GitLab 14.8 has made its way into the open with security improvements and slight UI enhancements in tow.

Amongst other things, the latest version of the DevOps platform learned to support ecdsa-sk and ed25519-sk key types which allow using hardware-backed SSH authentication, making the project a bit more secure. Teams are also provided with the option to customise static application security testing and secret detection rules as well as a whole slew of security analyser upgrades in GitLab’ Static Analysis module. GitLab SAST was meanwhile reworked to provide severity ratings for vulnerabilities in .NET projects.
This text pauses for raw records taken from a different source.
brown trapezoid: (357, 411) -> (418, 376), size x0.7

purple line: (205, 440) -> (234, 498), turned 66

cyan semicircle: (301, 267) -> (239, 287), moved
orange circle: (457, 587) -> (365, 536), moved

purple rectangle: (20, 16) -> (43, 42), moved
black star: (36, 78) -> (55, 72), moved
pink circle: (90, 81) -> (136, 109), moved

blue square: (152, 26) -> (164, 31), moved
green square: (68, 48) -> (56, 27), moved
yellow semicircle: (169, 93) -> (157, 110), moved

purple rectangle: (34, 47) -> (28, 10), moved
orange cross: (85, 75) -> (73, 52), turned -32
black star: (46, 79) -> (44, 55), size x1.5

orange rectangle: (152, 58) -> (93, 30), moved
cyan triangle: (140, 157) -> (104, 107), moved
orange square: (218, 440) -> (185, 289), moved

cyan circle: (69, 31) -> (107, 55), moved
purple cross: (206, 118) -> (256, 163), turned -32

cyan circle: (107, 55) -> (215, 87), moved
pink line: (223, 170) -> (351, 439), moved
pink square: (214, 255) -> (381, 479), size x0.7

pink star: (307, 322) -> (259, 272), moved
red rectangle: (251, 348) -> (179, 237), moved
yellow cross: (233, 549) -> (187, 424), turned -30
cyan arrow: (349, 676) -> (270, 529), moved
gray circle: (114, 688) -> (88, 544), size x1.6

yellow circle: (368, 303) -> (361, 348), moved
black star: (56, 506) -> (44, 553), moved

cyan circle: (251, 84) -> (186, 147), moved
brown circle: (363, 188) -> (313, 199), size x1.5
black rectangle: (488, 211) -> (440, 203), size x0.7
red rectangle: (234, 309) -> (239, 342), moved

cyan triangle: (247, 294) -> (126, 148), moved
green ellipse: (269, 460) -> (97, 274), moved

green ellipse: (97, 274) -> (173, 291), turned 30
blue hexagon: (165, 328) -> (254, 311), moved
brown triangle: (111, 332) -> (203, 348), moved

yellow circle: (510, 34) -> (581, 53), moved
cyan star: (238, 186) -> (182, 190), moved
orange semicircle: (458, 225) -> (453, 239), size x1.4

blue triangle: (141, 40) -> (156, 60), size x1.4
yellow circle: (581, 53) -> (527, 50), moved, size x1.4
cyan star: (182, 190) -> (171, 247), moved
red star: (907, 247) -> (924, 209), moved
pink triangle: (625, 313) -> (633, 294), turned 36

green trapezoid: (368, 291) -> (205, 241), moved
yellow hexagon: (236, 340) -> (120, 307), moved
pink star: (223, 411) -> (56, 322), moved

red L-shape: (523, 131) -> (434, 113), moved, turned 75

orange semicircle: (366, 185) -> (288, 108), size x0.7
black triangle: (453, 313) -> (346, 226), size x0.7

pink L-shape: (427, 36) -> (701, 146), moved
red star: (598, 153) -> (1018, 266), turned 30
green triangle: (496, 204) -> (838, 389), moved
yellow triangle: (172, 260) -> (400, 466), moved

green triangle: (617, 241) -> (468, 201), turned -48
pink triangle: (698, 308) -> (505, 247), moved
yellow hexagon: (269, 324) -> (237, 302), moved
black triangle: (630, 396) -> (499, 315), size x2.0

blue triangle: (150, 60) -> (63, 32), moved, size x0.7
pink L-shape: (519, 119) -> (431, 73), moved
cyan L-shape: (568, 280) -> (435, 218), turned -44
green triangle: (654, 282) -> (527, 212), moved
Since vulnerability checks have been marked as deprecated, ultimate users get a replacement in the form of security approval policies with the update. While it can be used to ask for approval when vulnerable merge requests are identified in a similar manner to its predecessor, the new feature also comes with a variety of new options. Admins for instance get the chance to chain rules together, decide who’s allowed to edit approval rules, enforce two-step approval processes, and apply security policy sets to multiple projects.

To provide a better overview of processes, GitLab Ultimate contains a new index page where on-demand security scans are listed and can be started from, and features additional metrics such as the number of successful deployments in a given date range, deployment frequency, and the median lead times in the CI/CD analytics section.

Organisations on the premium and ultimate tier who don’t set weights on issues can switch their view of completed epics to be based on the issue count from the 14.8 release on. They’re also provided with audit events for when users are impersonated by admins to be able to check who did what should there be the need.

Apart from that, GitLab 14.8 comes with a reworked pipeline view, removes empty configuration sections from .gitconfig files and cleans up configuration keys correctly to improve performance. It also simplifies the process of inviting groups and members, sports a badge indicating the latest release’s version number on the project page, and auto-completion for CI/CD keywords in the pipeline editor. 

With the release a new version of GitLab Runner was put into the open as well, which includes a native runner variant for the Apple M1 soc, variable support for services, and an option to specify maintenance-notes when registering a runner. Details are available on the GitLab blog.